Plaza de las Tres Culturas
The Plaza de las Tres Culturas ("Square of the Three Cultures"), also known as Plaza de Tlatelolco ("Square of Tlatelolco"), is located in the center of Tlatelolco , a district of Mexico City in the Delegación Cuauhtémoc . The square owes its name to the fact that buildings are grouped around it that represent different epochs of Mexican history:
- Culture of Tenochtitlan , from before the conquest of Mexico by the Spanish conquistadors ; represented by a series of pre-Columbian pyramids and ruins dating from the heyday of Tlatelolco . At that time there was an important market in Tlatelolco, where the people of the Valley of Mexico traded goods of all kinds from all over Mesoamerica . This is the epoch of the First Culture .
- Spanish culture, from the time of the Spanish conquest of Mexico to Mexican independence ; represented by a convent and the Catholic Cathedral of Santiago in the Mexican colonial style . In this place was at the instigation of the two Spanish missionaries Bernardino de Sahagún and Juan de Zumarraga , the Colegio de Santa Cruz de Tlatelolco established. As a sign of complete submission, the Spanish conquistadors used to build their Christian churches exactly on the ruins of pre-Columbian places of worship; In doing so, they not only made use of indigenous labor, but also indigenous building materials. This is the epoch of the Second Culture .
- Modern Mexican culture, represented by the Torre de Tlatelolco ("Tower of Tlatelolco"), the seat of the Mexican Ministry of Foreign Affairs since 2005, as well as by the residential buildings known as Unidad Habitacional Tlatelolco , several of which were designed by the famous architect Mario Pani . This is the epoch of Creole syncretism and represents the Third Culture .
In addition, the Plaza de las Tres Culturas was also the scene of other significant events in the history of Mexico several times:
- Before the Spanish conquest of the Aztec Empire, Hernán Cortés visited the Tlatelolco market square. A few days later, on August 13, 1521, this was the scene of the final defeat of the Aztecs, when their last ruler Cuauhtémoc was crushed by Cortés. The chronicler Bernal Díaz del Castillo describes how such a bloodbath was wrought that it was not possible to put one foot in front of the other because of the pile of corpses there. It is estimated that over 40,000 indigenous people were killed in the battle.
- It was here that the Treaty of Tlatelolco was signed in 1967 , with which Latin America declared itself a nuclear-weapon-free zone . The contract was primarily the work of the Mexican diplomat Alfonso García Robles , who was honored with the Nobel Peace Prize in 1982 .

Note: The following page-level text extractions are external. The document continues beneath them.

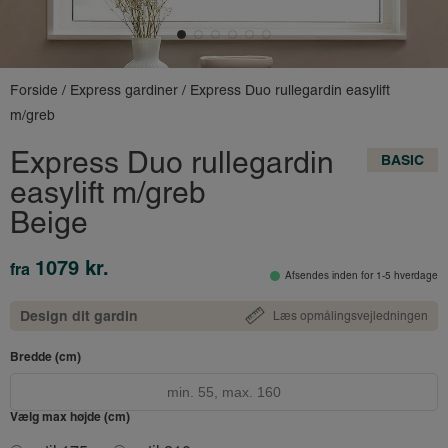
Forside
/
Express gardiner
/ Express Duo rullegardin easylift
m/greb
Express Duo rullegardin
BASIC
easylift m/greb
Beige
1079 kr.
fra
Afsendes inden for 1-5 hverdage
Design dit gardin
Læs opmålingsvejledningen
Bredde (cm)
Vælg max højde (cm)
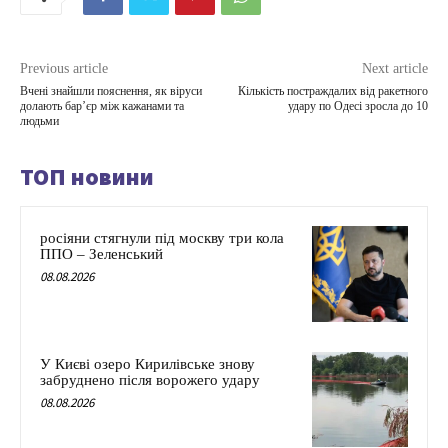
Previous article
Next article
Вчені знайшли пояснення, як віруси
Кількість постраждалих від ракетного
долають бар’єр між кажанами та
удару по Одесі зросла до 10
людьми
ТОП новини
росіяни стягнули під москву три кола
ППО – Зеленський
08.08.2026
У Києві озеро Кирилівське знову
забруднено після ворожего удару
08.08.2026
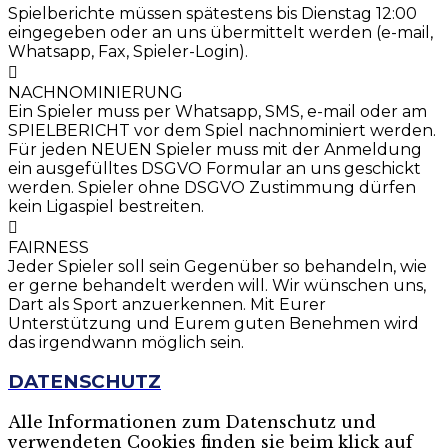
Spielberichte müssen spätestens bis Dienstag 12:00
eingegeben oder an uns übermittelt werden (e-mail,
Whatsapp, Fax, Spieler-Login).
NACHNOMINIERUNG
Ein Spieler muss per Whatsapp, SMS, e-mail oder am
SPIELBERICHT vor dem Spiel nachnominiert werden.
Für jeden NEUEN Spieler muss mit der Anmeldung
ein ausgefülltes DSGVO Formular an uns geschickt
werden. Spieler ohne DSGVO Zustimmung dürfen
kein Ligaspiel bestreiten.
FAIRNESS
Jeder Spieler soll sein Gegenüber so behandeln, wie
er gerne behandelt werden will. Wir wünschen uns,
Dart als Sport anzuerkennen. Mit Eurer
Unterstützung und Eurem guten Benehmen wird
das irgendwann möglich sein.
DATENSCHUTZ
Alle Informationen zum Datenschutz und
verwendeten Cookies finden sie beim klick auf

- On October 2, 1968, ten days before the opening of the Olympic Games , there was another bloodbath: In the so-called Tlatelolco massacre , hundreds of civilians, mostly students, were killed by the orders of the then President Gustavo Díaz Ordaz and the Interior Minister Luis Echeverría Álvarez (both belonging to the PRI ) killed by members of the armed forces and the police. The event, which until recently had always been officially denied, was edited by several Mexican writers , u. a. by Carlos Monsiváis , Elena Poniatowska and the winner of the Nobel Prize for Literature , Octavio Paz . Also songwriter (z. B. José de Molina ) and directors (z. B. Jorge Fons with Rojo Amanecer ) this thread is accepted.
- In 1985 several buildings around the Plaza de las Tres Culturas were badly damaged in an earthquake . a. the Edificio Nuevo León of the Unidad Habitacional .
Web links
Commons : Plaza de las Tres Culturas, Tlatelolco - Collection of images, videos and audio files
Coordinates: 19 ° 27 ′ 6.1 ″ N , 99 ° 8 ′ 10.7 ″ W.